Aspects of the present disclosure provide an audio device including an audio speaker and a bone conduction speaker. In an example, the audio device is configured to transition between outputting audio from an external audio speaker and a bone conduction speaker. Selectively outputting audio through the bone conduction speaker provides the user with a single device that has the benefit of an open ear form factor while offering the user increased privacy.

In an example, the audio device is configured to selectively output audio through one of the audio speaker or the bone conduction speaker based on the detected environmental noise. In certain scenarios such as very loud work environments, a user may need to, at least intermittently, wear hearing protection such as earplugs. An open ear form factor allows the user to easily wear both protective earplugs and an audio device. A user wearing earplugs may not hear output from the audio speaker but can hear audio output from the bone conduction speaker. Selectively outputting audio through the bone conduction speaker when the detected environment noise exceeds a threshold allows a user to hear audio using an open ear device, despite very loud surroundings and/or the user's use of hearing protection.

Audio AR technology adds an audible layer of information and experiences based on what a user is looking at to enhance the user's audio experience. For example, an audio AR platform may enhance a user's travel experience by simulating historic events at landmarks as the user views them, streaming a renowned speech of a famous person as the user is looking a monument of the famous person, or providing information on which way to turn while traveling to a desired destination. In an example, the audio device is configured to simultaneously output audio through the audio speaker and output audio AR through the bone conduction speaker. Simultaneously outputting both streams of audio provides the user with a choice of which audio on which to focus.

FIGS. 1A-1C illustrate example form factors of an open ear audio device including an external audio speaker and a bone conduction speaker, in accordance with aspects of the present disclosure. Example open ear audio devices described herein reference an over the ear hook, eyeglasses, and a protective hard hat; however, aspects of the disclosure are not limited to these examples. Operation of an open ear audio device including a bone conduction speaker as described herein are not specific to a form factor of the audio device.
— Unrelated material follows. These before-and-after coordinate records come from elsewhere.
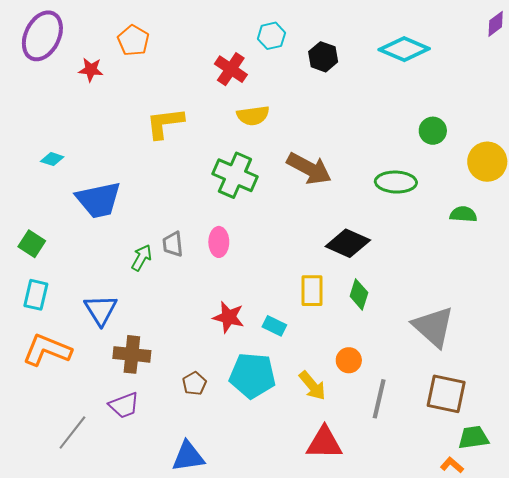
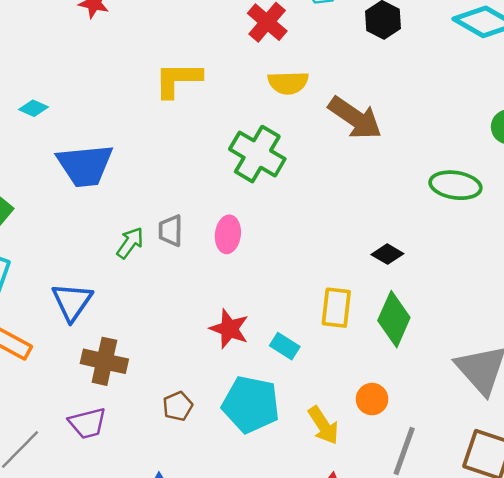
brown arrow: (309, 169) -> (355, 118), moved
black diamond: (348, 243) -> (387, 254), size x0.6
green diamond: (359, 294) -> (394, 319), size x1.4

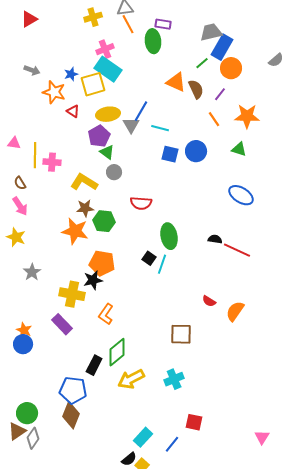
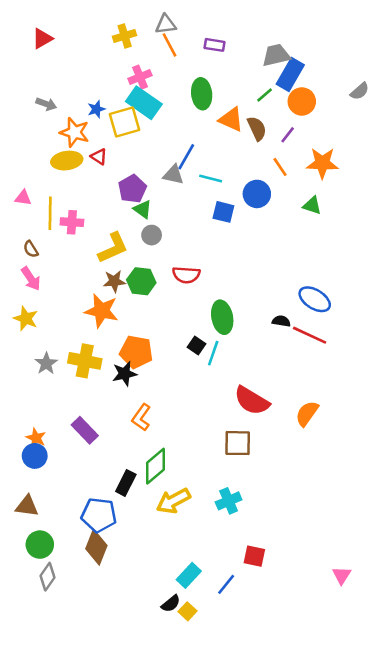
green ellipse: (153, 41) -> (202, 94), moved
yellow ellipse: (108, 114) -> (67, 161), moved
gray triangle: (131, 125) -> (173, 175), turned -48
blue circle: (196, 151) -> (257, 194), moved
yellow L-shape: (84, 182) -> (113, 248), turned 124
blue ellipse: (241, 195) -> (315, 299), moved
green hexagon: (104, 221) -> (141, 281), moved
yellow cross: (72, 294) -> (85, 361), moved
red semicircle: (209, 301) -> (252, 401), moved, size x2.0
brown triangle: (17, 431) -> (27, 506), moved, turned 42

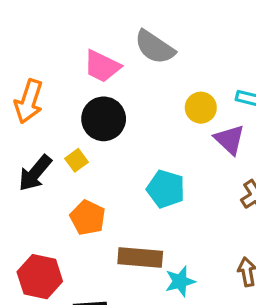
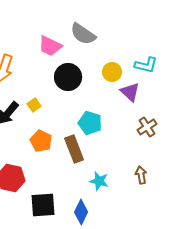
black circle: (104, 119) -> (68, 77), moved
brown rectangle: (140, 257) -> (74, 149), moved, turned 64
cyan star: (180, 281) -> (99, 181), turned 30

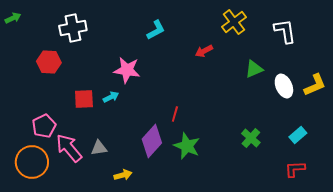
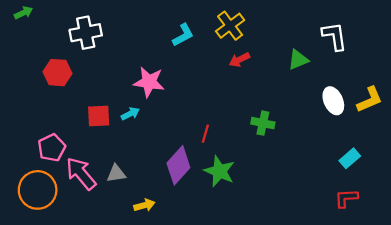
green arrow: (13, 18) -> (23, 13), moved
yellow cross: (234, 22) -> (230, 26), moved
green triangle: (254, 69) -> (298, 60), moved
green cross: (251, 138) -> (263, 123), moved, turned -30

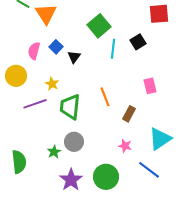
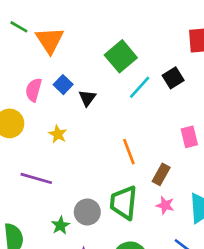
cyan line: (113, 49) -> (140, 87), turned 36
purple line: (35, 104) -> (36, 178), moved, turned 35
green trapezoid: (70, 107) -> (124, 203), moved
pink star: (125, 146) -> (165, 205), moved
Instead, any open ear audio device including a bone condition speaker may perform the described operations.

Specific implementations of open ear audio devices serving the purpose of outputting audio using a bone conduction speaker, audio speaker, or combination thereof are presented with some degree of detail. Such presentations of specific implementations are intended to facilitate understanding through provision of examples and should not be taken as limiting either the scope of disclosure or the scope of claim coverage. Further, aspects refer to an audio speaker and a bone conduction speaker; however, the audio speaker or bone conduction speaker may include an array of audio speakers or an array of bone conduction speakers, respectively.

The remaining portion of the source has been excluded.